#### Supplied material ####

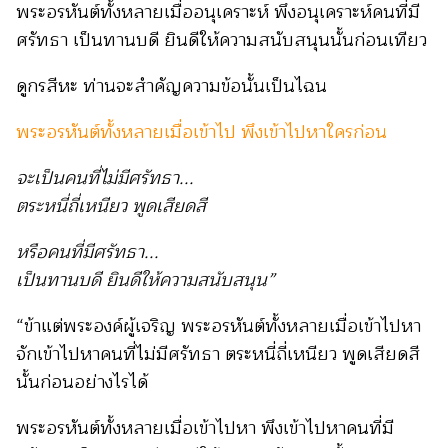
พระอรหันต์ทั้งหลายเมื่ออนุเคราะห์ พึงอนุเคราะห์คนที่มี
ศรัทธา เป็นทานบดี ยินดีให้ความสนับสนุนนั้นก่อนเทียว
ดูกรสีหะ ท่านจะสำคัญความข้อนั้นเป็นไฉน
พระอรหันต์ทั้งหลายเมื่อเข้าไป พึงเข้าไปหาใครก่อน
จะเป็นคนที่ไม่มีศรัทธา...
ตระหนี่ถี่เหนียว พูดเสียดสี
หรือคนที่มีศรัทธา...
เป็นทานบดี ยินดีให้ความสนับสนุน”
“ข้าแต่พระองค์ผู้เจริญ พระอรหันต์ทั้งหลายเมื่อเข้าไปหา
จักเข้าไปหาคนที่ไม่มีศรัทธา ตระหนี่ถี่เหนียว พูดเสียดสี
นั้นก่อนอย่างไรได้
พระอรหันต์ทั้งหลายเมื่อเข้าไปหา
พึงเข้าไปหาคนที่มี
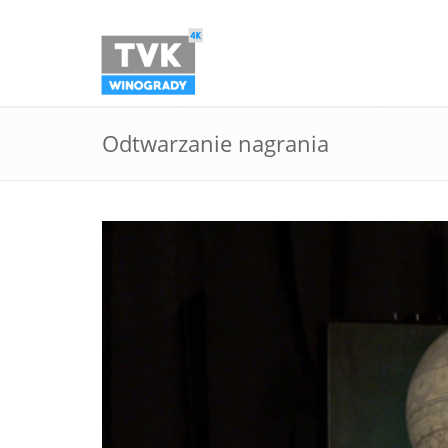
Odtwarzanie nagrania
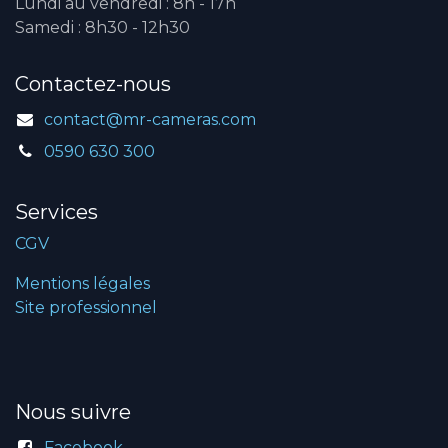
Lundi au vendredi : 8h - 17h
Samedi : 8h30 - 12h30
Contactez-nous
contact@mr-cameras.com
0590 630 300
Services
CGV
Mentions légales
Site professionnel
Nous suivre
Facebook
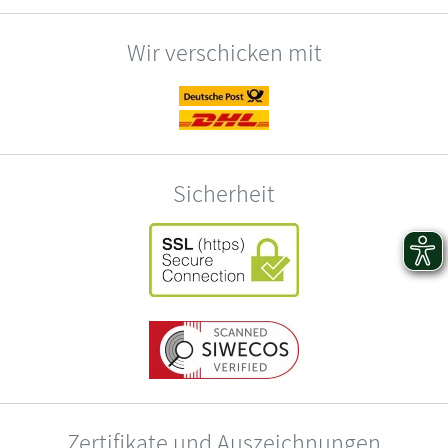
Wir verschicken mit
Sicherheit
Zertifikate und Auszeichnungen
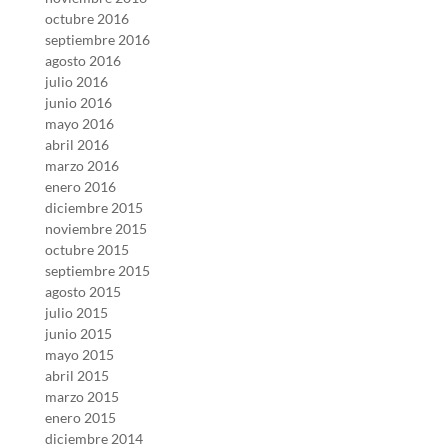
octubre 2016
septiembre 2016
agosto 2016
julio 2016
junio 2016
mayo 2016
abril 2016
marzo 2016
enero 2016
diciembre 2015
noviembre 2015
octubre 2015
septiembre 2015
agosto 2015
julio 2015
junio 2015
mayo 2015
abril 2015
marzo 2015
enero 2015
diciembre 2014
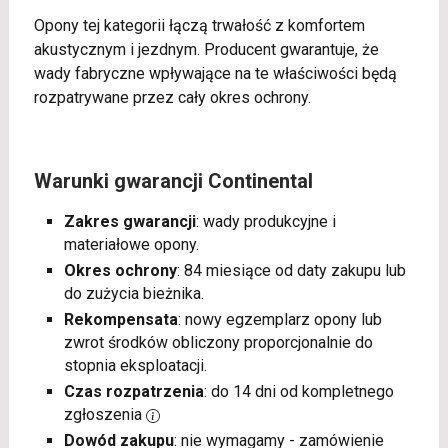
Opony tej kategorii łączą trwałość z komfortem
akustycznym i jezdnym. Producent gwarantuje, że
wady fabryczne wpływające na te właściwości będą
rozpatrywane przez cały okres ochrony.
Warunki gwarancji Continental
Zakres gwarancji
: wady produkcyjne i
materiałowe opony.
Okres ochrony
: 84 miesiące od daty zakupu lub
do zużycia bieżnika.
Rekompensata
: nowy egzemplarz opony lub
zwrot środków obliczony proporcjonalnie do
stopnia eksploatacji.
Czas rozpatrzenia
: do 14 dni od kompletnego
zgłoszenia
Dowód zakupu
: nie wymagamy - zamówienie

####
#### Supplied material ####

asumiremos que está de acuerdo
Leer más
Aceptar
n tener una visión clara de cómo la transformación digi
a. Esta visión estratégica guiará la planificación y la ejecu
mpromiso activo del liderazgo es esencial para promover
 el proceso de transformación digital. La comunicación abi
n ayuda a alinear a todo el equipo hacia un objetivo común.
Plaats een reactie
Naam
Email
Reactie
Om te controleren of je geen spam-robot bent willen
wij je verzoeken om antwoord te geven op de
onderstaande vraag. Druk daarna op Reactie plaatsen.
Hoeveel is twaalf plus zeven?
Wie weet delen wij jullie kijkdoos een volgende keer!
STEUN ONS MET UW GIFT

####

→ Problem to solve
Would you print exactly, and only, the lines of the data above from the line with "asumiremos que está de acuerdo" through the line with "el proceso de", inclusive?

→ Written solution
asumiremos que está de acuerdo
Leer más
Aceptar
n tener una visión clara de cómo la transformación digi
a. Esta visión estratégica guiará la planificación y la ejecu
mpromiso activo del liderazgo es esencial para promover
 el proceso de transformación digital. La comunicación abi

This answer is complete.